[Start of Attachment]

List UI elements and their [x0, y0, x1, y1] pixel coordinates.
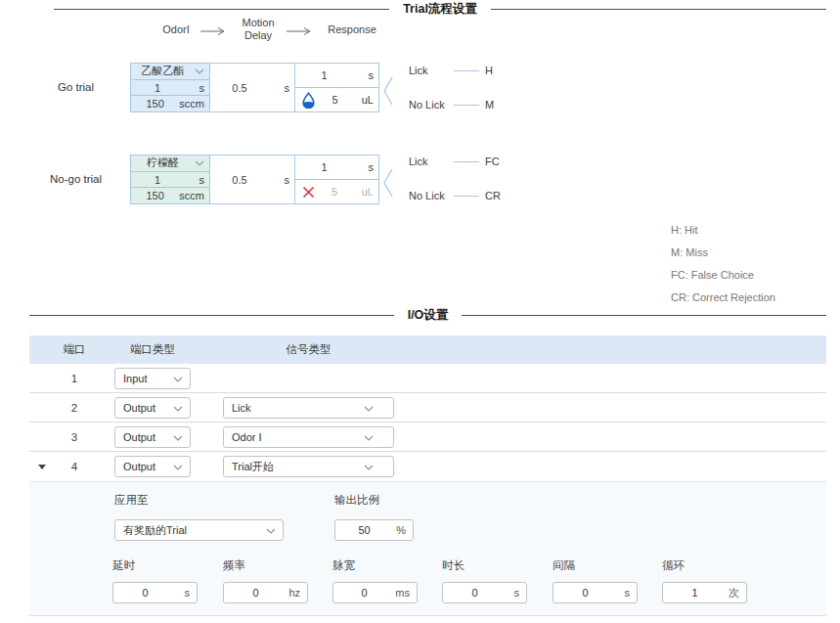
- go-odor-name: 乙酸乙酯: [131, 64, 195, 78]
- nogo-odor-flow: 150: [131, 190, 179, 201]
- chevron-down-icon: [364, 465, 374, 470]
- flow-step-motion-line2: Delay: [237, 29, 280, 42]
- nogo-odor-name: 柠檬醛: [131, 156, 195, 170]
- port-type-dropdown-2[interactable]: Output: [114, 397, 191, 419]
- io-table-row-4[interactable]: 4 Output Trial开始: [29, 452, 826, 481]
- flow-step-motion-line1: Motion: [237, 17, 280, 29]
- go-outcome-lick-action: Lick: [409, 65, 454, 76]
- port-number: 2: [55, 402, 94, 414]
- nogo-reward-unit: uL: [353, 186, 378, 198]
- io-table-header-row: 端口 端口类型 信号类型: [29, 335, 826, 364]
- flow-step-motion-delay: Motion Delay: [237, 17, 280, 42]
- io-table-row-1[interactable]: 1 Input: [29, 364, 826, 393]
- nogo-outcome-nolick: No Lick CR: [409, 190, 503, 201]
- go-delay-box[interactable]: 0.5 s: [209, 63, 295, 112]
- frequency-input[interactable]: 0 hz: [223, 582, 308, 603]
- nogo-delay-box[interactable]: 0.5 s: [209, 155, 295, 204]
- divider-line: [54, 9, 389, 10]
- nogo-outcome-lick-action: Lick: [409, 156, 454, 167]
- go-odor-select[interactable]: 乙酸乙酯: [131, 64, 209, 79]
- go-outcome-nolick: No Lick M: [409, 99, 503, 111]
- output-ratio-unit: %: [393, 524, 413, 536]
- output-ratio-label: 输出比例: [334, 493, 379, 508]
- io-table-row-3[interactable]: 3 Output Odor I: [29, 423, 826, 452]
- duration-value: 0: [443, 587, 507, 599]
- duration-label: 时长: [442, 558, 527, 573]
- chevron-down-icon: [173, 377, 183, 382]
- port-type-value: Input: [123, 373, 147, 384]
- divider-line: [29, 315, 394, 316]
- go-response-window-unit: s: [353, 69, 378, 81]
- go-delay-unit: s: [269, 82, 294, 94]
- trial-flow-section-header: Trial流程设置: [54, 2, 826, 16]
- pulse-width-value: 0: [333, 587, 395, 599]
- interval-label: 间隔: [553, 558, 638, 573]
- pulse-width-label: 脉宽: [332, 558, 418, 573]
- legend-hit: H: Hit: [671, 224, 775, 238]
- connector-line: [454, 196, 479, 197]
- collapse-row-icon[interactable]: [38, 465, 46, 469]
- interval-input[interactable]: 0 s: [553, 582, 638, 603]
- interval-value: 0: [553, 587, 617, 599]
- nogo-odor-select[interactable]: 柠檬醛: [131, 156, 209, 171]
- port-type-dropdown-1[interactable]: Input: [114, 368, 191, 389]
- nogo-outcome-lick: Lick FC: [409, 156, 503, 167]
- duration-unit: s: [507, 587, 526, 599]
- go-response-box[interactable]: 1 s 5 uL: [294, 63, 379, 112]
- duration-field: 时长 0 s: [442, 558, 527, 603]
- go-odor-duration-cell[interactable]: 1 s: [131, 79, 209, 96]
- signal-type-dropdown-2[interactable]: Lick: [223, 397, 394, 419]
- go-odor-flow-cell[interactable]: 150 sccm: [131, 95, 209, 111]
- apply-to-dropdown[interactable]: 有奖励的Trial: [114, 519, 284, 541]
- nogo-reward-volume: 5: [316, 186, 353, 198]
- port-number: 1: [55, 373, 94, 384]
- outcome-legend: H: Hit M: Miss FC: False Choice CR: Corr…: [671, 224, 775, 314]
- nogo-odor-duration: 1: [131, 174, 184, 186]
- signal-type-value: Odor I: [232, 431, 262, 443]
- nogo-response-window-unit: s: [353, 161, 378, 173]
- connector-line: [454, 70, 479, 71]
- cycles-value: 1: [663, 587, 727, 599]
- chevron-down-icon: [173, 435, 183, 441]
- apply-to-value: 有奖励的Trial: [123, 523, 187, 538]
- go-outcome-lick-result: H: [485, 65, 503, 76]
- go-delay-value: 0.5: [210, 82, 269, 94]
- port-type-dropdown-4[interactable]: Output: [114, 456, 191, 477]
- io-section-title: I/O设置: [408, 307, 449, 324]
- signal-type-value: Lick: [232, 402, 251, 414]
- pulse-width-input[interactable]: 0 ms: [332, 582, 418, 603]
- port-type-value: Output: [123, 431, 155, 443]
- nogo-odor-duration-cell[interactable]: 1 s: [131, 171, 209, 188]
- nogo-trial-label: No-go trial: [29, 173, 122, 185]
- branch-chevron-icon: [382, 76, 394, 106]
- cycles-input[interactable]: 1 次: [662, 582, 747, 603]
- signal-type-dropdown-4[interactable]: Trial开始: [223, 456, 394, 477]
- apply-to-label: 应用至: [114, 493, 149, 508]
- flow-arrow-icon: [199, 26, 227, 36]
- frequency-unit: hz: [287, 587, 307, 599]
- nogo-odor-flow-cell[interactable]: 150 sccm: [131, 187, 209, 203]
- go-odor-flow: 150: [131, 98, 179, 110]
- signal-type-dropdown-3[interactable]: Odor I: [223, 426, 394, 448]
- port-type-column-header: 端口类型: [114, 342, 191, 357]
- port-type-dropdown-3[interactable]: Output: [114, 426, 191, 448]
- io-table: 端口 端口类型 信号类型 1 Input 2 Output: [29, 335, 826, 481]
- delay-value: 0: [113, 587, 177, 599]
- frequency-field: 频率 0 hz: [223, 558, 308, 603]
- legend-correct-rejection: CR: Correct Rejection: [671, 291, 775, 305]
- duration-input[interactable]: 0 s: [442, 582, 527, 603]
- chevron-down-icon: [195, 68, 204, 74]
- signal-type-value: Trial开始: [232, 460, 274, 474]
- nogo-response-box[interactable]: 1 s 5 uL: [294, 155, 379, 204]
- water-drop-icon: [300, 92, 317, 109]
- interval-field: 间隔 0 s: [553, 558, 638, 603]
- go-odor-duration: 1: [131, 82, 184, 94]
- port4-detail-panel: 应用至 有奖励的Trial 输出比例 50 % 延时 0 s 频率 0 hz: [29, 481, 826, 616]
- output-ratio-input[interactable]: 50 %: [334, 519, 414, 541]
- io-table-row-2[interactable]: 2 Output Lick: [29, 393, 826, 423]
- go-outcome-lick: Lick H: [409, 65, 503, 76]
- go-odor-box: 乙酸乙酯 1 s 150 sccm: [130, 63, 210, 112]
- delay-input[interactable]: 0 s: [112, 582, 198, 603]
- legend-false-choice: FC: False Choice: [671, 269, 775, 283]
- pulse-width-field: 脉宽 0 ms: [332, 558, 418, 603]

[End of Attachment]

# Your objective:
Type the listing out again word for word, passing over each picture.

# Final answer:
List UI elements and their [x0, y0, x1, y1] pixel coordinates.
- go-odor-name: 乙酸乙酯: [131, 64, 195, 78]
- nogo-odor-flow: 150: [131, 190, 179, 201]
- chevron-down-icon: [364, 465, 374, 470]
- flow-step-motion-line2: Delay: [237, 29, 280, 42]
- nogo-odor-name: 柠檬醛: [131, 156, 195, 170]
- port-type-dropdown-2[interactable]: Output: [114, 397, 191, 419]
- io-table-row-4[interactable]: 4 Output Trial开始: [29, 452, 826, 481]
- flow-step-motion-line1: Motion: [237, 17, 280, 29]
- go-outcome-lick-action: Lick: [409, 65, 454, 76]
- port-number: 2: [55, 402, 94, 414]
- nogo-reward-unit: uL: [353, 186, 378, 198]
- io-table-header-row: 端口 端口类型 信号类型: [29, 335, 826, 364]
- flow-step-motion-delay: Motion Delay: [237, 17, 280, 42]
- io-table-row-1[interactable]: 1 Input: [29, 364, 826, 393]
- nogo-outcome-nolick: No Lick CR: [409, 190, 503, 201]
- go-delay-box[interactable]: 0.5 s: [209, 63, 295, 112]
- frequency-input[interactable]: 0 hz: [223, 582, 308, 603]
- nogo-delay-box[interactable]: 0.5 s: [209, 155, 295, 204]
- divider-line: [54, 9, 389, 10]
- nogo-outcome-lick-action: Lick: [409, 156, 454, 167]
- go-odor-select[interactable]: 乙酸乙酯: [131, 64, 209, 79]
- go-outcome-nolick: No Lick M: [409, 99, 503, 111]
- output-ratio-unit: %: [393, 524, 413, 536]
- output-ratio-label: 输出比例: [334, 493, 379, 508]
- io-table-row-3[interactable]: 3 Output Odor I: [29, 423, 826, 452]
- duration-value: 0: [443, 587, 507, 599]
- duration-label: 时长: [442, 558, 527, 573]
- chevron-down-icon: [173, 377, 183, 382]
- port-type-value: Input: [123, 373, 147, 384]
- divider-line: [29, 315, 394, 316]
- go-response-window-unit: s: [353, 69, 378, 81]
- go-delay-unit: s: [269, 82, 294, 94]
- trial-flow-section-header: Trial流程设置: [54, 2, 826, 16]
- pulse-width-value: 0: [333, 587, 395, 599]
- interval-label: 间隔: [553, 558, 638, 573]
- pulse-width-label: 脉宽: [332, 558, 418, 573]
- legend-hit: H: Hit: [671, 224, 775, 238]
- connector-line: [454, 196, 479, 197]
- collapse-row-icon[interactable]: [38, 465, 46, 469]
- interval-input[interactable]: 0 s: [553, 582, 638, 603]
- interval-value: 0: [553, 587, 617, 599]
- nogo-odor-select[interactable]: 柠檬醛: [131, 156, 209, 171]
- port-type-dropdown-1[interactable]: Input: [114, 368, 191, 389]
- nogo-outcome-lick: Lick FC: [409, 156, 503, 167]
- duration-unit: s: [507, 587, 526, 599]
- go-response-box[interactable]: 1 s 5 uL: [294, 63, 379, 112]
- duration-field: 时长 0 s: [442, 558, 527, 603]
- go-odor-duration-cell[interactable]: 1 s: [131, 79, 209, 96]
- signal-type-dropdown-2[interactable]: Lick: [223, 397, 394, 419]
- go-odor-flow-cell[interactable]: 150 sccm: [131, 95, 209, 111]
- apply-to-dropdown[interactable]: 有奖励的Trial: [114, 519, 284, 541]
- nogo-reward-volume: 5: [316, 186, 353, 198]
- port-number: 1: [55, 373, 94, 384]
- outcome-legend: H: Hit M: Miss FC: False Choice CR: Corr…: [671, 224, 775, 314]
- nogo-odor-duration: 1: [131, 174, 184, 186]
- signal-type-value: Odor I: [232, 431, 262, 443]
- nogo-response-window-unit: s: [353, 161, 378, 173]
- connector-line: [454, 70, 479, 71]
- cycles-value: 1: [663, 587, 727, 599]
- chevron-down-icon: [173, 435, 183, 441]
- apply-to-value: 有奖励的Trial: [123, 523, 187, 538]
- go-outcome-lick-result: H: [485, 65, 503, 76]
- go-delay-value: 0.5: [210, 82, 269, 94]
- port-type-dropdown-4[interactable]: Output: [114, 456, 191, 477]
- io-section-title: I/O设置: [408, 307, 449, 324]
- signal-type-value: Lick: [232, 402, 251, 414]
- pulse-width-input[interactable]: 0 ms: [332, 582, 418, 603]
- port-type-value: Output: [123, 431, 155, 443]
- nogo-odor-duration-cell[interactable]: 1 s: [131, 171, 209, 188]
- nogo-trial-label: No-go trial: [29, 173, 122, 185]
- branch-chevron-icon: [382, 76, 394, 106]
- cycles-input[interactable]: 1 次: [662, 582, 747, 603]
- signal-type-dropdown-4[interactable]: Trial开始: [223, 456, 394, 477]
- apply-to-label: 应用至: [114, 493, 149, 508]
- flow-arrow-icon: [199, 26, 227, 36]
- frequency-unit: hz: [287, 587, 307, 599]
- nogo-odor-flow-cell[interactable]: 150 sccm: [131, 187, 209, 203]
- go-odor-flow: 150: [131, 98, 179, 110]
- signal-type-dropdown-3[interactable]: Odor I: [223, 426, 394, 448]
- port-type-column-header: 端口类型: [114, 342, 191, 357]
- port-type-dropdown-3[interactable]: Output: [114, 426, 191, 448]
- io-table: 端口 端口类型 信号类型 1 Input 2 Output: [29, 335, 826, 481]
- delay-value: 0: [113, 587, 177, 599]
- frequency-field: 频率 0 hz: [223, 558, 308, 603]
- legend-correct-rejection: CR: Correct Rejection: [671, 291, 775, 305]
- duration-input[interactable]: 0 s: [442, 582, 527, 603]
- chevron-down-icon: [195, 68, 204, 74]
- signal-type-value: Trial开始: [232, 460, 274, 474]
- nogo-response-box[interactable]: 1 s 5 uL: [294, 155, 379, 204]
- water-drop-icon: [300, 92, 317, 109]
- interval-field: 间隔 0 s: [553, 558, 638, 603]
- go-odor-duration: 1: [131, 82, 184, 94]
- port4-detail-panel: 应用至 有奖励的Trial 输出比例 50 % 延时 0 s 频率 0 hz: [29, 481, 826, 616]
- output-ratio-input[interactable]: 50 %: [334, 519, 414, 541]
- io-table-row-2[interactable]: 2 Output Lick: [29, 393, 826, 423]
- go-outcome-lick: Lick H: [409, 65, 503, 76]
- go-odor-box: 乙酸乙酯 1 s 150 sccm: [130, 63, 210, 112]
- delay-input[interactable]: 0 s: [112, 582, 198, 603]
- legend-false-choice: FC: False Choice: [671, 269, 775, 283]
- pulse-width-field: 脉宽 0 ms: [332, 558, 418, 603]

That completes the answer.